Quite a few years ago, my Mum bought a book about growing different legume seeds into sprouts and living on them. She likes that sort of thing, but we could never get it right, and frankly it didn't taste very nice either.

These days it's great to be able to buy fresh bean sprouts for your stir fry, but the packets are always about twice as big as you'd need and they have a tendency to look a bit manky as soon as they leave the shop. So I thought, why not do my own? They are made of mung beans, cute little green things that you can also buy dried, so I did.

A recent visit to IKEA equipped me with a large glass jar - about 2.5 litre capacity. Take a black rubbish sack and wrap it around the jar and secure with sticky tape. The mung beans will only start growing in darknes, i. e. simulating that the beans have been planted in the ground.

Take your dried mung beans and remove any broken or mis-coloured ones. Put 2 dl of them in the jar, then half-fill it with water. Put a piece of straining cloth on the opening and secure it with a rubber band. Leave overnight to soak.
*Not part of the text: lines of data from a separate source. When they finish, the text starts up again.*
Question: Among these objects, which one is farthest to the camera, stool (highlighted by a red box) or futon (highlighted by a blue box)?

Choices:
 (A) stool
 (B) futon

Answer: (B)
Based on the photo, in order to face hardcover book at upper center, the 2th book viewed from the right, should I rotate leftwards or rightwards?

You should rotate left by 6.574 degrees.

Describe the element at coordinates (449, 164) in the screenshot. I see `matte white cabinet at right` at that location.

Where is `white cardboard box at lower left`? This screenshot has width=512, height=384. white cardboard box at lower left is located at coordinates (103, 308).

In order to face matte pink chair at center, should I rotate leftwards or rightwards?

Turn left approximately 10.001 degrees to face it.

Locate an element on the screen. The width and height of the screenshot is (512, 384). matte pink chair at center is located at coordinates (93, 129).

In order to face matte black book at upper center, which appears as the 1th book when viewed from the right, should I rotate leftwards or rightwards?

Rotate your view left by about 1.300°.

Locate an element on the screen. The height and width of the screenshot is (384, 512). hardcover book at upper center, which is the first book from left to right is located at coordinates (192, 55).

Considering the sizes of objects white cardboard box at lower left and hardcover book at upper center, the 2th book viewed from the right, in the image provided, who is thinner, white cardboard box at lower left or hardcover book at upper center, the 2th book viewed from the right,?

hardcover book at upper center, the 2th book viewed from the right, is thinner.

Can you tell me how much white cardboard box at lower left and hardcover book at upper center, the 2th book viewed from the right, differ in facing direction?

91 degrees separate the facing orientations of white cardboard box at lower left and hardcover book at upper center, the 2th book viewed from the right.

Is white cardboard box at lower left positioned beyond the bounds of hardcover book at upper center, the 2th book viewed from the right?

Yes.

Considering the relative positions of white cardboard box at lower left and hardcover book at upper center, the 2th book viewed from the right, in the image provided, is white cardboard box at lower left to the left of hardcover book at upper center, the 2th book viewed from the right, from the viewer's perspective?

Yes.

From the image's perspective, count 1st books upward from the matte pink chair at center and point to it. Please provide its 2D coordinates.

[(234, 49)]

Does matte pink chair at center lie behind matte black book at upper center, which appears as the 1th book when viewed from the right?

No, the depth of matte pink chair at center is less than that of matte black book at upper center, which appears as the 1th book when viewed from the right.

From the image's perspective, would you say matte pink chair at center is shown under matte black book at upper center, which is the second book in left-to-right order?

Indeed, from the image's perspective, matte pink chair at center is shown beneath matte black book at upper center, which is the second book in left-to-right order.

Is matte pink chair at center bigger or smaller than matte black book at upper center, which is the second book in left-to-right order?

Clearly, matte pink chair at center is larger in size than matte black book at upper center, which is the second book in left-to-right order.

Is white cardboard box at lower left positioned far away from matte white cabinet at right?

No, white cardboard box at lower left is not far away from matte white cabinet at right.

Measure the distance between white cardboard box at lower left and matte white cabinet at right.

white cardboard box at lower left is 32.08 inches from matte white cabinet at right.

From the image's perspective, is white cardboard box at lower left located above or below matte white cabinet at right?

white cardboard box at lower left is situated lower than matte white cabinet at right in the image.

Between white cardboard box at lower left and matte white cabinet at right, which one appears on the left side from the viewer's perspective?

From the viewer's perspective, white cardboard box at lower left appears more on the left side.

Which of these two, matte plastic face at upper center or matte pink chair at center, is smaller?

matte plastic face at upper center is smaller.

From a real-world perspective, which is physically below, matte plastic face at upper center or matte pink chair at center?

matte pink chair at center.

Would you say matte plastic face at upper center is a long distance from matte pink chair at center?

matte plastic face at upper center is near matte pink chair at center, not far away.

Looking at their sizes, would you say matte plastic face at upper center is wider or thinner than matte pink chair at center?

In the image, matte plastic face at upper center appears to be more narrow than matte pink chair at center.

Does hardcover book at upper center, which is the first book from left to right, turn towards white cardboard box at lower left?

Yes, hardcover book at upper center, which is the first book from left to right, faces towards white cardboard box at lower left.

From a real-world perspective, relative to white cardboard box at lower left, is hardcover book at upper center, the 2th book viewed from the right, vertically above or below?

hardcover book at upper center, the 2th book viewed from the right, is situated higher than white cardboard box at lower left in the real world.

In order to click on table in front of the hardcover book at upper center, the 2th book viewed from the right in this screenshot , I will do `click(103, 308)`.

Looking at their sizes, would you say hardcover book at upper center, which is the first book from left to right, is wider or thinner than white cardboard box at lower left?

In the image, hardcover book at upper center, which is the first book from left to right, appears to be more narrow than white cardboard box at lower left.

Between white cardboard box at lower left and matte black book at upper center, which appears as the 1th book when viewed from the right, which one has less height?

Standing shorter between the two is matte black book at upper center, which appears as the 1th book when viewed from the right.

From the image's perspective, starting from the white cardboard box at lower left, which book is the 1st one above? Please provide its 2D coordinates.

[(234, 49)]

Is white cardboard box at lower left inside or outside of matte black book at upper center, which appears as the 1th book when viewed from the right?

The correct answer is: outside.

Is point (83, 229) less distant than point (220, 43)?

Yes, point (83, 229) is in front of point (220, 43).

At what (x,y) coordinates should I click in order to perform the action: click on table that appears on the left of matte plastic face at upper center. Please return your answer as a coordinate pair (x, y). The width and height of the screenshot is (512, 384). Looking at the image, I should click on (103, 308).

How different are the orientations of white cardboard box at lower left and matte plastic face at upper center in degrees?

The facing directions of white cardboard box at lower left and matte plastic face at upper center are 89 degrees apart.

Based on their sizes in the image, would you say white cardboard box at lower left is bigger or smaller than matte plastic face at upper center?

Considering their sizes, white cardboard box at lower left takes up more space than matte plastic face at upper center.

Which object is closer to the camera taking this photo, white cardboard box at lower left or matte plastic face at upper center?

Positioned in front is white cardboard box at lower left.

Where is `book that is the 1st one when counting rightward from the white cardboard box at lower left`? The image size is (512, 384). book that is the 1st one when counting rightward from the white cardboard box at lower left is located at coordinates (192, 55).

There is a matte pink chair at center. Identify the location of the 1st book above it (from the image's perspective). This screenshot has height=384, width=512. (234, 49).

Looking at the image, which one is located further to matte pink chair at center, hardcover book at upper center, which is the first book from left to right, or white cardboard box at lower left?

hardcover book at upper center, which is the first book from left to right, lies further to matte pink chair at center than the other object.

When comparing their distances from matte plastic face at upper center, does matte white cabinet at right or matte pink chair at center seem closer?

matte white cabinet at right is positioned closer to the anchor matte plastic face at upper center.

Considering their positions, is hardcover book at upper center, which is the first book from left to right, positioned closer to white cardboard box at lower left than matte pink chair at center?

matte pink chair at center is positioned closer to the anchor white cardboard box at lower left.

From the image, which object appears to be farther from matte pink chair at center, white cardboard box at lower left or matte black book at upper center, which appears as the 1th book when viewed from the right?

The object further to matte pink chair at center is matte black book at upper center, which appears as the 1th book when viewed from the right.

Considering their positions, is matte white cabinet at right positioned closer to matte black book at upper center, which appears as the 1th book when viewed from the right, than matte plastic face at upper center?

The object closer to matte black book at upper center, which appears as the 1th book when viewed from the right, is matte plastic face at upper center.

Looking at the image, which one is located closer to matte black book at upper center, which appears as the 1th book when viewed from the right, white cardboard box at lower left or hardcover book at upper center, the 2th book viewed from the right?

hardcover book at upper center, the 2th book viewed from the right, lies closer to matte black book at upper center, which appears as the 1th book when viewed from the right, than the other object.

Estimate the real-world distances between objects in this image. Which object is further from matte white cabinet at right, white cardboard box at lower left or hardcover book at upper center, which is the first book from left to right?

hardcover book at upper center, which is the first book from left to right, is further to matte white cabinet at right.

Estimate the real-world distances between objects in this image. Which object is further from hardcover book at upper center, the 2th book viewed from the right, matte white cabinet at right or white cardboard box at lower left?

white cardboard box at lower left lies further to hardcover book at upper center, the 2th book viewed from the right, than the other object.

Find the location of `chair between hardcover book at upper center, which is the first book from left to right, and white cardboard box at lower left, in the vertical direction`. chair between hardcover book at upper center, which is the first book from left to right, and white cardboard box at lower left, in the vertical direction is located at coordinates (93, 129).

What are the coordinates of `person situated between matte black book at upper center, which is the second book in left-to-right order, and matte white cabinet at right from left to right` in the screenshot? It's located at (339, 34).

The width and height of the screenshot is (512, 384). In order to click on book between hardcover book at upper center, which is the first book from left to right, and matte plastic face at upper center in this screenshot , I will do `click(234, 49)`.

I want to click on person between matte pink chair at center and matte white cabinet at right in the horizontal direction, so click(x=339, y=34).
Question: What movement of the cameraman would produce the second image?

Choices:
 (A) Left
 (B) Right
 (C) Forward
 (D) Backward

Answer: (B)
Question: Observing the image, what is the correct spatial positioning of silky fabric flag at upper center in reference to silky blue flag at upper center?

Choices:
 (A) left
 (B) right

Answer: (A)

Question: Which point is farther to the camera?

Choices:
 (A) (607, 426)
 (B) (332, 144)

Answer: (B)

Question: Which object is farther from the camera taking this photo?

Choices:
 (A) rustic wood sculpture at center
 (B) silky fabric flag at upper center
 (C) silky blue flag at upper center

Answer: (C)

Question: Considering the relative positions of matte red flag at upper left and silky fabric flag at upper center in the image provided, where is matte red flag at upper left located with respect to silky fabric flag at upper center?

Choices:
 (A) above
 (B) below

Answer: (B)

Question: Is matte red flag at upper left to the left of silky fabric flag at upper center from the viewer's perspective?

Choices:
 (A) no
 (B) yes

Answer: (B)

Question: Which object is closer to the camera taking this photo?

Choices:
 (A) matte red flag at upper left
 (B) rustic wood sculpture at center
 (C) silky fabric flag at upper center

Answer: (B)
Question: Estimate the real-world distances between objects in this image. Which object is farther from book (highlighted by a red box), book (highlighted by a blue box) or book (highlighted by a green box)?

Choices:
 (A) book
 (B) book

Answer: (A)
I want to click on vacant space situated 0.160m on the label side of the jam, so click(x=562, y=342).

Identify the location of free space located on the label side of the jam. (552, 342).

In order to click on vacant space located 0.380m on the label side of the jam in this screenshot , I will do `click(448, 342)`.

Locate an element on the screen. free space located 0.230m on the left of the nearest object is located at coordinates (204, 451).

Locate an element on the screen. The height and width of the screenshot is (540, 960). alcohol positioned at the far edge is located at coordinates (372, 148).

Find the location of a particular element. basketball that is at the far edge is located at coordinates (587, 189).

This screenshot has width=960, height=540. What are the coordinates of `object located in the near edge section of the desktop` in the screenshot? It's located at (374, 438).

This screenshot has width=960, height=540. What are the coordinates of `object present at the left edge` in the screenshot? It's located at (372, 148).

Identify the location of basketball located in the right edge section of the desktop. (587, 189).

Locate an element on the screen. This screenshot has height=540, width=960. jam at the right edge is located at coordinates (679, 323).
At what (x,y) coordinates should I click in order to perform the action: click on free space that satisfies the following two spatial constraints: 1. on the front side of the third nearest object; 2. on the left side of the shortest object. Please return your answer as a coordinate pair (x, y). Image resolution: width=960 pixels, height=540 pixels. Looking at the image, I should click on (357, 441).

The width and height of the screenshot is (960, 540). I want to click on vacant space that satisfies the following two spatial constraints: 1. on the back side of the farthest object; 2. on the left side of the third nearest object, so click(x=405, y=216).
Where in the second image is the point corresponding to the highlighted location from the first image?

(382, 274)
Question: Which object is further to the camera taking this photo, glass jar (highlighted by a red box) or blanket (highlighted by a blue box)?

Drain the next morning, then place at an angle upside-down. I have a jam funnel, which turns out to be perfect. I put the funnel in a plastic box (from a distant Chinese take-away), then put the jar on top of the funnel, leaning it agaist the wall in the kitchen.

For the next three days, rinse the beans once or preferably twice (I kept forgetting) a day. After that they are ready for eating.

They should keep in the fridge for a week. Some recommend blanching if you want to use them in salads, but I'm never really sure what blanching means, so I never bother with that. Anyway, 2 dl dry mung beans will fill up the jar.

I found these instructions on a vegan web site. I don't approve of the concept, but this one was surprisingly well informed.

The sprouts are very high in vitamin C, and also A and some Bs and is a very good idea towards the end of Winter, when vegetables tend to get more plasticky tasting than ever before if you buy them from the shop or run out of fresh vegetables if you grow your own.

I'll try alfa alfa seeds next, as soon as I locate a health food store, where the shop girl speaks sufficient amount of English to understand me. In the case of the seeds, 2 tbsp should fill up the 2.5 l jar.